■ **Task**:
The lines to be copied are those below that contain "appstore".

Dataset entries
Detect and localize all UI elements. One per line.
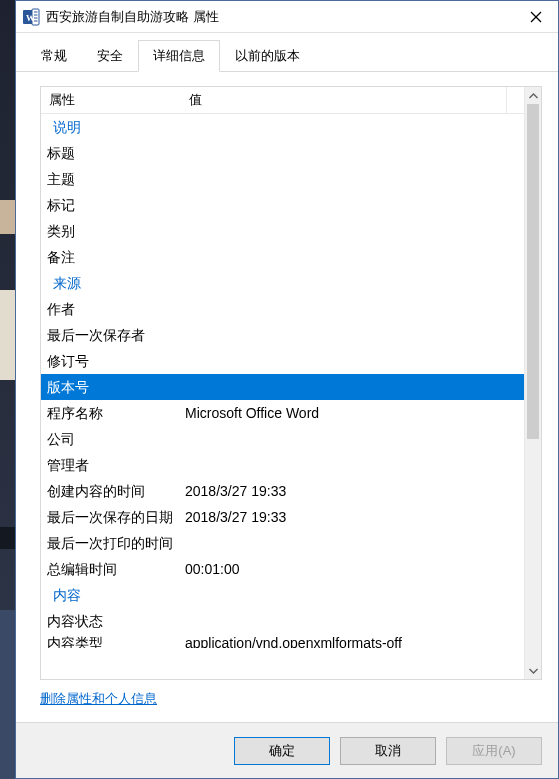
prop-value	[185, 298, 524, 320]
group-label: 内容	[45, 584, 185, 606]
apply-button: 应用(A)	[446, 737, 542, 765]
prop-value: 2018/3/27 19:33	[185, 506, 524, 528]
dialog-button-bar: 确定 取消 应用(A)	[16, 722, 558, 778]
group-content: 内容	[41, 582, 524, 608]
prop-value	[185, 246, 524, 268]
table-rows: 说明 标题 主题 标记 类别 备注 来源 作者 最后一次保存者 修订号 版本号 …	[41, 114, 524, 648]
prop-value	[185, 220, 524, 242]
prop-label: 标题	[45, 142, 185, 164]
details-panel: 属性 值 说明 标题 主题 标记 类别 备注 来源 作者 最后一次保存者 修订号…	[16, 72, 558, 722]
prop-value: Microsoft Office Word	[185, 402, 524, 424]
prop-value	[185, 350, 524, 372]
table-row[interactable]: 内容状态	[41, 608, 524, 634]
table-row[interactable]: 主题	[41, 166, 524, 192]
table-row[interactable]: 最后一次保存者	[41, 322, 524, 348]
prop-label: 主题	[45, 168, 185, 190]
word-app-icon: W	[22, 8, 40, 26]
prop-value	[185, 610, 524, 632]
cancel-button[interactable]: 取消	[340, 737, 436, 765]
table-row[interactable]: 备注	[41, 244, 524, 270]
table-row[interactable]: 标记	[41, 192, 524, 218]
column-value[interactable]: 值	[181, 87, 506, 113]
prop-label: 总编辑时间	[45, 558, 185, 580]
table-row[interactable]: 类别	[41, 218, 524, 244]
remove-properties-link[interactable]: 删除属性和个人信息	[40, 691, 157, 706]
prop-label: 备注	[45, 246, 185, 268]
prop-label: 最后一次保存的日期	[45, 506, 185, 528]
tab-details[interactable]: 详细信息	[138, 40, 220, 72]
prop-value	[185, 376, 524, 398]
close-icon	[530, 11, 542, 23]
table-row[interactable]: 公司	[41, 426, 524, 452]
prop-label: 修订号	[45, 350, 185, 372]
table-row[interactable]: 作者	[41, 296, 524, 322]
scroll-track[interactable]	[525, 104, 541, 662]
chevron-up-icon	[529, 93, 538, 99]
tab-security[interactable]: 安全	[82, 40, 138, 72]
table-row[interactable]: 最后一次打印的时间	[41, 530, 524, 556]
scroll-thumb[interactable]	[527, 104, 539, 439]
close-button[interactable]	[513, 1, 558, 32]
prop-label: 内容类型	[45, 636, 185, 648]
scrollbar-vertical[interactable]	[524, 87, 541, 679]
properties-dialog: W 西安旅游自制自助游攻略 属性 常规 安全 详细信息 以前的版本 属性	[15, 0, 559, 779]
group-description: 说明	[41, 114, 524, 140]
group-label: 说明	[45, 116, 185, 138]
prop-label: 标记	[45, 194, 185, 216]
prop-value	[185, 142, 524, 164]
group-label: 来源	[45, 272, 185, 294]
scroll-up-button[interactable]	[525, 87, 541, 104]
prop-value: application/vnd.openxmlformats-off	[185, 636, 524, 648]
prop-label: 程序名称	[45, 402, 185, 424]
column-spacer	[506, 87, 524, 113]
scroll-down-button[interactable]	[525, 662, 541, 679]
column-property[interactable]: 属性	[41, 87, 181, 113]
title-bar: W 西安旅游自制自助游攻略 属性	[16, 1, 558, 33]
table-row[interactable]: 修订号	[41, 348, 524, 374]
chevron-down-icon	[529, 668, 538, 674]
svg-text:W: W	[26, 13, 35, 23]
prop-label: 管理者	[45, 454, 185, 476]
prop-label: 类别	[45, 220, 185, 242]
table-row-selected[interactable]: 版本号	[41, 374, 524, 400]
prop-value	[185, 324, 524, 346]
tab-general[interactable]: 常规	[26, 40, 82, 72]
ok-button[interactable]: 确定	[234, 737, 330, 765]
prop-label: 版本号	[45, 376, 185, 398]
tab-strip: 常规 安全 详细信息 以前的版本	[16, 33, 558, 72]
prop-value	[185, 194, 524, 216]
table-row[interactable]: 创建内容的时间2018/3/27 19:33	[41, 478, 524, 504]
group-origin: 来源	[41, 270, 524, 296]
table-row[interactable]: 标题	[41, 140, 524, 166]
prop-label: 最后一次打印的时间	[45, 532, 185, 554]
prop-value	[185, 454, 524, 476]
background-sliver	[0, 0, 15, 779]
table-row[interactable]: 程序名称Microsoft Office Word	[41, 400, 524, 426]
window-title: 西安旅游自制自助游攻略 属性	[46, 8, 513, 26]
prop-label: 最后一次保存者	[45, 324, 185, 346]
prop-label: 作者	[45, 298, 185, 320]
prop-value	[185, 532, 524, 554]
link-row: 删除属性和个人信息	[40, 680, 542, 712]
table-row[interactable]: 内容类型application/vnd.openxmlformats-off	[41, 634, 524, 648]
table-header: 属性 值	[41, 87, 524, 114]
table-row[interactable]: 最后一次保存的日期2018/3/27 19:33	[41, 504, 524, 530]
details-list: 属性 值 说明 标题 主题 标记 类别 备注 来源 作者 最后一次保存者 修订号…	[40, 86, 542, 680]
prop-value: 00:01:00	[185, 558, 524, 580]
prop-value	[185, 168, 524, 190]
tab-previous-versions[interactable]: 以前的版本	[220, 40, 315, 72]
table-row[interactable]: 管理者	[41, 452, 524, 478]
prop-label: 公司	[45, 428, 185, 450]
table-row[interactable]: 总编辑时间00:01:00	[41, 556, 524, 582]
prop-label: 创建内容的时间	[45, 480, 185, 502]
prop-value	[185, 428, 524, 450]
prop-value: 2018/3/27 19:33	[185, 480, 524, 502]
prop-label: 内容状态	[45, 610, 185, 632]
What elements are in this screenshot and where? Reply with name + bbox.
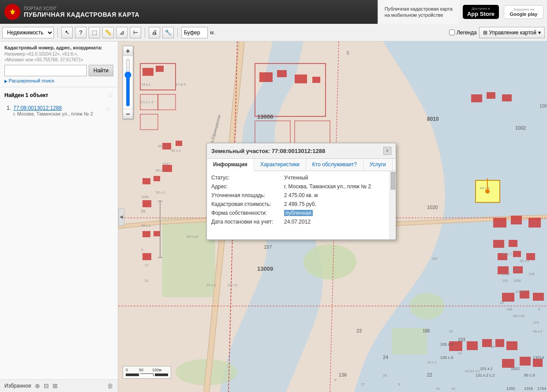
map-container[interactable]: 13008 8010 1001 13009 1020 1002 23 24 15… <box>118 41 547 392</box>
svg-text:186: 186 <box>423 329 430 333</box>
svg-rect-23 <box>154 176 160 181</box>
svg-text:53 с.1: 53 с.1 <box>156 190 165 194</box>
result-star-icon[interactable]: ☆ <box>105 105 111 112</box>
cursor-tool-btn[interactable]: ↖ <box>61 27 73 38</box>
svg-text:4: 4 <box>334 378 337 382</box>
legend-label[interactable]: Легенда <box>457 30 477 36</box>
svg-rect-52 <box>520 357 531 366</box>
cadastral-cost-value: 2 499.75 руб. <box>284 201 316 207</box>
appstore-name-label: App Store <box>467 11 495 17</box>
manage-map-button[interactable]: ⊞ Управление картой ▾ <box>479 27 545 38</box>
import-favorite-button[interactable]: ⊞ <box>52 382 58 389</box>
googleplay-sub-label: Загрузите на <box>513 7 534 11</box>
svg-text:54: 54 <box>458 351 462 355</box>
svg-text:24: 24 <box>383 355 388 360</box>
popup-title: Земельный участок: 77:08:0013012:1288 <box>211 148 325 154</box>
svg-text:2 к.1 с.1: 2 к.1 с.1 <box>140 100 154 104</box>
svg-text:10131 к.2: 10131 к.2 <box>465 369 480 373</box>
add-favorite-button[interactable]: ⊕ <box>35 382 40 389</box>
info-popup: Земельный участок: 77:08:0013012:1288 × … <box>206 143 396 240</box>
svg-text:139: 139 <box>506 307 513 311</box>
info-tool-btn[interactable]: ? <box>75 27 86 38</box>
scale-bar: 0 50 100м <box>123 366 171 379</box>
tab-who-serves[interactable]: Кто обслуживает? <box>306 159 363 171</box>
svg-text:5: 5 <box>347 51 349 56</box>
realty-type-select[interactable]: Недвижимость <box>2 27 54 38</box>
advanced-search-link[interactable]: Расширенный поиск <box>4 78 113 83</box>
svg-text:1010: 1010 <box>502 272 510 276</box>
svg-rect-48 <box>482 339 492 347</box>
svg-rect-18 <box>312 77 320 83</box>
info-row-cadastral-cost: Кадастровая стоимость: 2 499.75 руб. <box>211 201 391 207</box>
search-row: Найти <box>4 65 113 76</box>
results-star-icon[interactable]: ☆ <box>107 91 113 99</box>
header-logo: ⚜ ПОРТАЛ УСЛУГ ПУБЛИЧНАЯ КАДАСТРОВАЯ КАР… <box>4 4 139 20</box>
svg-rect-24 <box>142 200 151 207</box>
svg-text:1291: 1291 <box>506 386 515 391</box>
tab-characteristics[interactable]: Характеристики <box>254 159 306 171</box>
toolbar-separator-1 <box>57 27 58 38</box>
svg-rect-49 <box>495 339 504 347</box>
svg-text:65 с.1: 65 с.1 <box>156 168 165 172</box>
svg-text:131 к.2 с.2: 131 к.2 с.2 <box>476 373 495 377</box>
chevron-down-icon: ▾ <box>538 30 541 36</box>
svg-text:99 к.2: 99 к.2 <box>533 329 543 333</box>
popup-tabs: Информация Характеристики Кто обслуживае… <box>207 159 396 171</box>
svg-text:14 к.1: 14 к.1 <box>141 82 151 86</box>
svg-text:1017: 1017 <box>162 162 170 166</box>
svg-text:23: 23 <box>356 328 362 333</box>
svg-rect-35 <box>528 218 541 228</box>
measure-tool-btn[interactable]: 📏 <box>102 27 114 38</box>
select-tool-btn[interactable]: ⬚ <box>89 27 100 38</box>
search-button[interactable]: Найти <box>89 65 113 76</box>
popup-scrollbar[interactable] <box>390 171 396 239</box>
svg-text:95 с.9: 95 с.9 <box>524 373 535 377</box>
delete-favorite-button[interactable]: 🗑 <box>107 382 113 389</box>
info-row-status: Статус: Учтенный <box>211 175 391 181</box>
svg-text:119: 119 <box>533 321 539 325</box>
svg-text:36 н.7: 36 н.7 <box>502 252 512 256</box>
svg-text:103: 103 <box>458 337 465 342</box>
address-label: Адрес: <box>211 183 284 190</box>
search-label: Кадастровый номер, адрес, координата: <box>4 45 113 50</box>
svg-rect-15 <box>259 72 273 82</box>
buffer-input[interactable] <box>181 27 208 38</box>
result-cadastral-link[interactable]: 77:08:0013012:1288 <box>13 105 93 111</box>
info-row-address: Адрес: г. Москва, Таманская ул., пляж № … <box>211 183 391 190</box>
svg-text:30: 30 <box>451 387 455 391</box>
svg-text:128: 128 <box>528 272 535 276</box>
zoom-out-button[interactable]: − <box>123 109 133 119</box>
result-details: 77:08:0013012:1288 г. Москва, Таманская … <box>13 105 93 116</box>
tab-information[interactable]: Информация <box>207 159 254 171</box>
googleplay-button[interactable]: Загрузите на Google play <box>504 5 543 19</box>
svg-rect-43 <box>502 293 514 302</box>
portal-label: ПОРТАЛ УСЛУГ <box>24 6 139 11</box>
svg-point-1 <box>303 244 356 280</box>
svg-rect-53 <box>533 359 543 367</box>
ownership-value: публичная <box>284 210 313 216</box>
zoom-in-button[interactable]: + <box>123 46 133 56</box>
export-favorite-button[interactable]: ⊟ <box>44 382 49 389</box>
zoom-range-input[interactable] <box>125 58 131 107</box>
settings-tool-btn[interactable]: 🔧 <box>162 27 174 38</box>
sidebar-toggle-button[interactable]: ◀ <box>118 208 124 226</box>
measure2-tool-btn[interactable]: ⊿ <box>116 27 127 38</box>
appstore-button[interactable]: Доступно в App Store <box>463 5 499 19</box>
result-item[interactable]: 1. 77:08:0013012:1288 г. Москва, Таманск… <box>4 103 113 119</box>
legend-checkbox[interactable] <box>449 30 455 35</box>
search-input[interactable] <box>4 65 87 76</box>
tab-services[interactable]: Услуги <box>363 159 393 171</box>
result-address: г. Москва, Таманская ул., пляж № 2 <box>13 111 93 116</box>
zoom-slider[interactable] <box>123 56 133 109</box>
print-tool-btn[interactable]: 🖨 <box>149 27 160 38</box>
svg-text:1108: 1108 <box>515 290 523 294</box>
sidebar: Кадастровый номер, адрес, координата: На… <box>0 41 118 392</box>
scale-graphic: 0 50 100м <box>126 368 168 377</box>
popup-scrollbar-thumb[interactable] <box>391 172 395 190</box>
toolbar-separator-2 <box>145 27 145 38</box>
svg-text:44 с.4: 44 с.4 <box>480 186 490 190</box>
svg-rect-45 <box>533 293 544 301</box>
svg-rect-4 <box>392 328 427 355</box>
popup-close-button[interactable]: × <box>383 147 391 155</box>
ruler-tool-btn[interactable]: ⊢ <box>130 27 141 38</box>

■ **Output for this task**:
appstore-name-label: App Store <box>467 11 495 17</box>
appstore-button[interactable]: Доступно в App Store <box>463 5 499 19</box>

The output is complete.